AT&T is riding high after its big win against the U.S. Justice Department in its effort to acquire Time Warner. While the transaction was able to go through without any stipulations placed on the combined companies, some of AT&T’s past bad acts are rising to the surface thanks to some investigative reporting.
AT&T employees — with direction from their superiors — are accused of using unethical sales practices in order to drive up subscription numbers for the DirecTV Now streaming service. DirecTV Now is a paid service that is competitive with Sling TV, YouTube TVand Hulu Live TV. As more cord-cuttersdrop their traditional cable and satellite TV packages, streaming “skinny bundles” have become the new battleground.
The first tactic seems “innocent” enough. AT&T employees would offer to sign-up customers for a free trial of DirecTV Now (which would boost their sales numbers), and then offer to cancel the trial before it automatically renewed. Canceling a trial for a subscriber is against company policy, but employees were reportedly told to carry out the practice anyway by their managers. And as you can imagine, there were plenty of sales associates that simply “forgot” to cancel the trials, leading to customers seeing unexpected charges for $35 on their bills after the trial expired.
“We were told by managers to cancel it to avoid any future headaches but a lot slips through the cracks,” said Abraham Buonya, one of AT&T’s top sales associates in Hawaii before he was fired by the company after an internal audit.
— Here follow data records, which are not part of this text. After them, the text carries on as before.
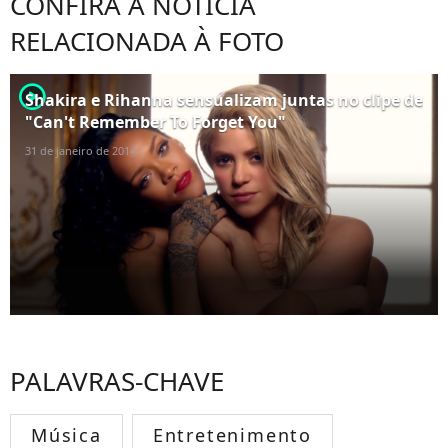
CONFIRA A NOTÍCIA
RELACIONADA À FOTO
player2
Shakira e Rihanna sensualizam juntas no clipe de
"Can't Remember To Forget You"
31 de janeiro de 2014
PALAVRAS-CHAVE
Música
Entretenimento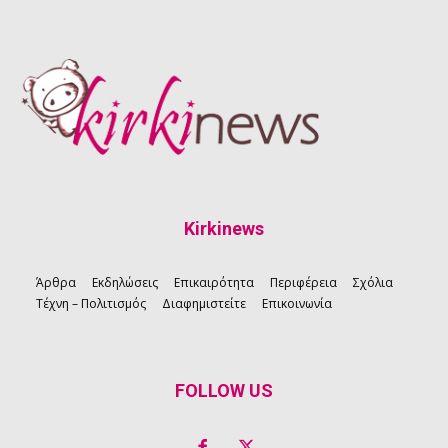
Kirkinews
Άρθρα
Εκδηλώσεις
Επικαιρότητα
Περιφέρεια
Σχόλια
Τέχνη – Πολιτισμός
Διαφημιστείτε
Επικοινωνία
FOLLOW US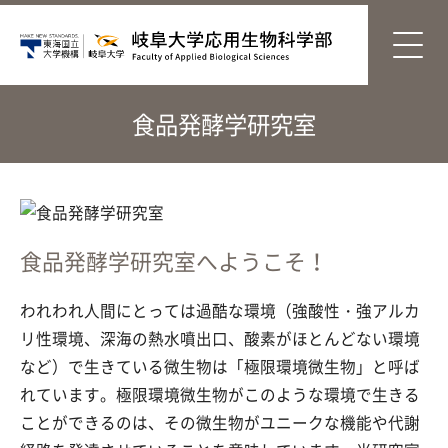
食品発酵学研究室
食品発酵学研究室へようこそ！
われわれ人間にとっては過酷な環境（
強酸性・強アルカ
リ性環境、
深海の熱水噴出口、
酸素がほとんどない環境
など）で生きている微生物は「極限環境微生物」と呼ば
れています。極限環境微生物がこのような環境で生きる
ことができるのは、その微生物がユニークな機能や代謝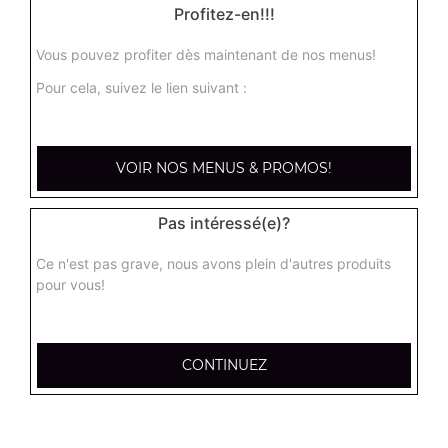
Profitez-en!!!
Vous pouvez profiter dès maintenant de nos menus!
Pour cela, suivez le lien suivant :
VOIR NOS MENUS & PROMOS!
Pas intéressé(e)?
Ce n'est pas grave, nous avons plein d'autres produits
pour vous!
CONTINUEZ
However, it doesn’t end there. A more sinister plot involved signing up customers for multiple trials of DirecTV Now. If a customer agreed to sign up for a DirecTV Now trial, a sales associate could use a customer’s credit card to activate up to three trials at once. Here’s how it worked: AT&T stipulates that a single credit card cannot be charged more than $35 during trial period. However, during special promotions when AT&T was offering trials for $10, three sales could be crammed in at once with the help of some fake email address.
“My manager picked up my iPad, which was signed in under me, made a fake email and then activated a Direct TV Now subscription on that email and then said if I can do it, here you go, you can do the next one,” said an anonymous AT&T employee that was also fired.
As if that wasn’t enough, there was one final trick that sales associates had up their sleeves. If a customer came into an AT&T store to purchase a new smartphone, they were told that an additional fee would be required to complete the transaction. This was of course a lie, but sales associates would then say that they could waive the fee if customers signed up for a $10 DirecTV Now trial — which of course was priced below the made-up fee. Needless to say, many customers signed up for the DirecTV Now trial because they thought that they were getting a better “deal”.
“The managers basically encouraged us and informed us of how to manipulate sales,” added Buonya. Even if this was a ploy by managers to inflate sales numbers, it was still against corporate policy. Both the managers and sales associates should have known this, but they claim that they carried out these practices to meet sales goals and compete with other regional stores.
For its part, AT&T issued the following statement, “Last fall, we detected some simultaneous customer orders and cancellations of a free product trial. We determined some employees had violated our policies and based on our findings we took appropriate action.”